The Clarifai’s Databricks-Connect module seamlessly integrates Clarifai and Databricks, offering a user-friendly, no-code solution for bi-directional data movement. You can use the module to effortlessly transfer data across both platforms at the click of the button.

tip

Modules are custom plugins with UI elements that let you extend the capabilities of the Clarifai platform. You can learn more about them here.

The Databricks-Connect module allows you to:

  • Authenticate a Databricks connection and connect with its compute clusters
  • Import data from Databricks volume into Clarifai app and dataset
  • Export data and annotations from a Clarifai app into Databricks volume and table
  • Update input and annotation information within the chosen Delta table for the linked Clarifai app

Let’s demonstrate how you can use the module.

Prerequisites

  • A Clarifai application
  • A dataset within a Clarifai application
  • Set up your Clarifai PAT inside your Databricks workspace. Click here to learn how to create and set secrets in Databricks.

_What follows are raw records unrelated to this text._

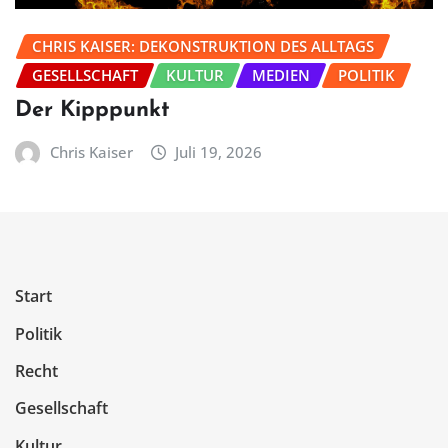
CHRIS KAISER: DEKONSTRUKTION DES ALLTAGS
GESELLSCHAFT
KULTUR
MEDIEN
POLITIK
Der Kipppunkt
Chris Kaiser
Juli 19, 2026
Start
Politik
Recht
Gesellschaft
Kultur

Also, use the following naming convention when setting secrets, as the module interprets secrets according to the specified scope and key name.
    • scope-name = "clarifai"
    • key-name = "CLARIFAI_PAT"

Install the Module

Option 1

Go to the Databricks-Connect module page and click the Install Module button at the upper-right corner.

Next, on the small window that pops up, select a desired user and destination app for installing the module.

Click the Confirm button.

On the ensuing page, choose a destination URL for installing the module, select the module visibility, and click the Install to this App! button.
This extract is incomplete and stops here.